WHAT THE TASK ASKS: Word for word, please copy the line containing "SCHALKE NEWS" and all lines after it in the entries below, and only those, leaving every picture out.

+++ PROVIDED DATA

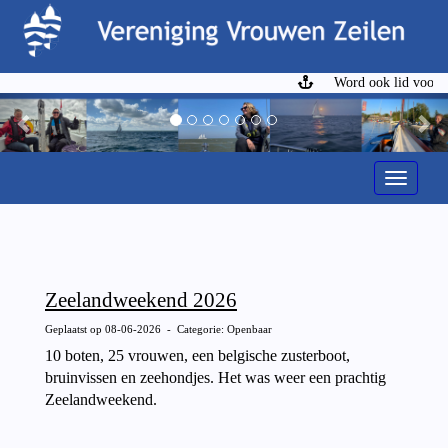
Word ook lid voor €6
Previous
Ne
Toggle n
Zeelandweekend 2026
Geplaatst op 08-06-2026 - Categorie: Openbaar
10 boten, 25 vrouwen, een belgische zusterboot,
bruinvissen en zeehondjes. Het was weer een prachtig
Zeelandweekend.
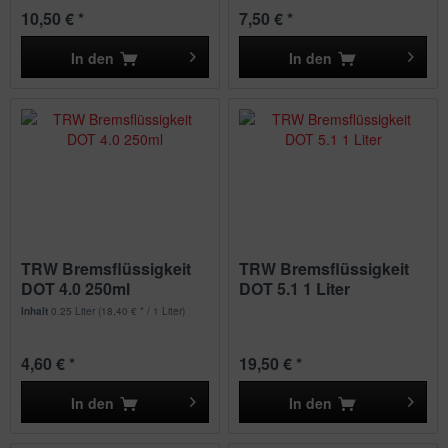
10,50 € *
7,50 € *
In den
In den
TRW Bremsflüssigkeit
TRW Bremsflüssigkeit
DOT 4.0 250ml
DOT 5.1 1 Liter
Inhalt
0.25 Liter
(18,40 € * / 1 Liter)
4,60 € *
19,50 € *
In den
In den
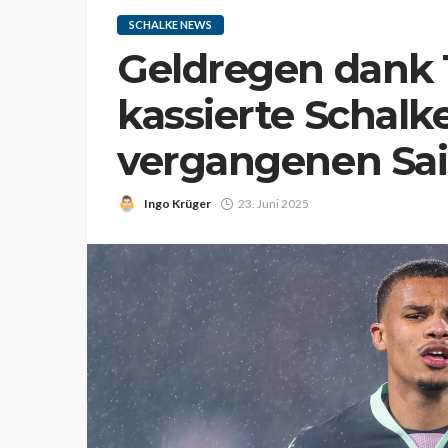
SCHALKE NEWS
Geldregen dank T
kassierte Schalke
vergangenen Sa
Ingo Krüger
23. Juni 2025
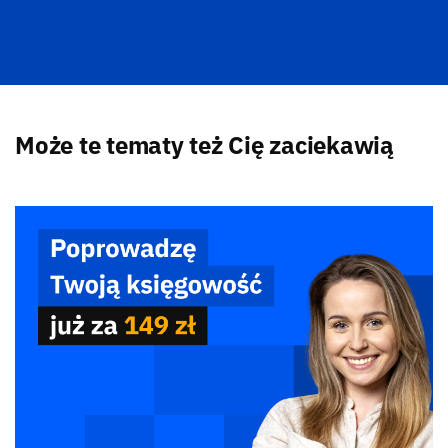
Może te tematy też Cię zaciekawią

++++++

EXERCISE SOLUTION:
SCHALKE NEWS
Geldregen dank T
kassierte Schalke
vergangenen Sa
Ingo Krüger
23. Juni 2025
Może te tematy też Cię zaciekawią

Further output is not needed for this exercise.